SEPTEMBER 2013 BAD FAITH CASES: INSURER’S INVESTIGATION OF LOST EARNINGS AND LOSS OF EARNING CAPACITY NOT BAD FAITH (Philadelphia Federal)
Plaintiff brought suit against his insurer for claims of bad faith in settling his underinsurd motorist claim. Plaintiff was driving in Philadelphia when he was forced to abruptly stop because another driver opened their door into the driving lane while parking their car. Plaintiff was then rear-ended. Plaintiff pursued a claim against the driver in the collision, whose insurer agreed to settle the claim for the $15,000 policy limit.
Plaintiff then filed an underinsured motorist claim under his own policy that included a stacking option in addition to $100,000 per individual and $300,000 per accident limits. The carrier from whom plaintiff purchased the policy agreed to an arbitration of the claim with a neutral arbitrator. The arbitrator awarded plaintiff $232,000 with a $15,000 set off. Following the arbitration award, plaintiff filed suit in Montgomery County contending defendant engaged in multiple actions which constituted bad faith prior to the arbitration award.
First, plaintiff argued that the insurer’s failure to notify him his policy had been transferred to another insurer and that a new claims agent had been assigned to it constituted bad faith. Under Pennsylvania law, misrepresentations made by an insurer or its attorney can amount to bad faith. Plaintiff contended he submitted the claim in December 2002, but was not notified of the policy transfer until July 2005.
He also contended the insurer’s attorney misled him as to which insurance company he represented. The court determined even if the alleged misrepresentations took place, such misrepresentation would not be sufficient to meet the bad faith standard, in particular because it was unclear how the alleged misrepresentations affected resolution of the underinsured motorist claim.

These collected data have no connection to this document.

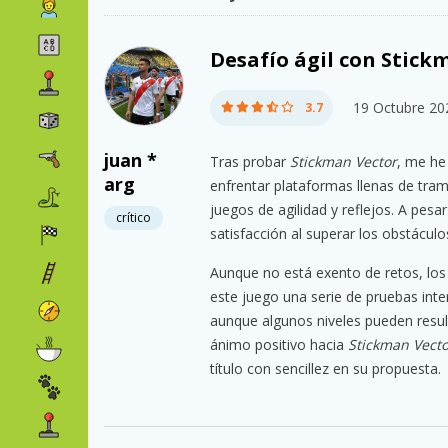
Desafío ágil con Stick
19 Octubre 20
3.7
juan *
Tras probar
Stickman Vector
, me he
arg
enfrentar plataformas llenas de tra
juegos de agilidad y reflejos. A pes
crítico
satisfacción al superar los obstáculos
Aunque no está exento de retos, los
este juego una serie de pruebas inte
aunque algunos niveles pueden result
ánimo positivo hacia
Stickman Vecto
título con sencillez en su propuesta.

Next plaintiff alleged the insurer requested unnecessary documentation for the purpose of harassing plaintiff and delaying settlement. The insurer argued the requested documents were reasonable and necessary to fully assess the claim, and that plaintiff had not returned all necessary documentation, in particular, evidence of lost wages and earning capacity.
Under Pennsylvania law, investigative efforts are permissible when a claim’s value is ambiguous. Specifically, determining a loss of income earning capacity is determined by whether there is a loss of earning power and of the ability to earn money. Plaintiff supplied the carrier with a letter from his employer indicating he earned $35,000 less between the time of the accident and the end of the calendar year, but the insurer presented evidence plaintiff’s billable hours had not actually decreased.
The court found the delay in settlement was not sufficient to establish bad faith, and the rest of the evidence was not sufficient to reach the clear and convincing evidence standard required for bad faith given the ambiguities of the claim.
Plaintiff also argued the insurer’s settlement offer of $75,000 was improper, particularly because the insurer’s counsel initially suggested a settlement range of $150,000 to $175,000. The insurer argued the initial range was based on plaintiff’s demand, but a lower offer was made when plaintiff failed to produce evidence demonstrating a wage loss and loss of earning capacity.
The court found the insurer’s valuation of plaintiff’s injuries and the eventual settlement offer were not prima facie evidence of bad faith given the ambiguities surrounding plaintiff’s lost wages and earning capacity calculations, and therefore fell short of the clear and convincing evidence standard.
Finally, plaintiff argued the insurer acted in bad faith by asserting a defense claiming plaintiff failed to protect the insurer’s subrogation interests. While there was some ambiguity in the policy’s language regarding the subrogation rights, merely asserting a subrogation defense is not clear and convincing evidence of bad faith, and furthermore, the insurer had not asserted any subrogation right as an affirmative defense in the action.
Based on these findings, the court granted the insurer’s motion for summary judgment and denied plaintiff’s request for sanctions.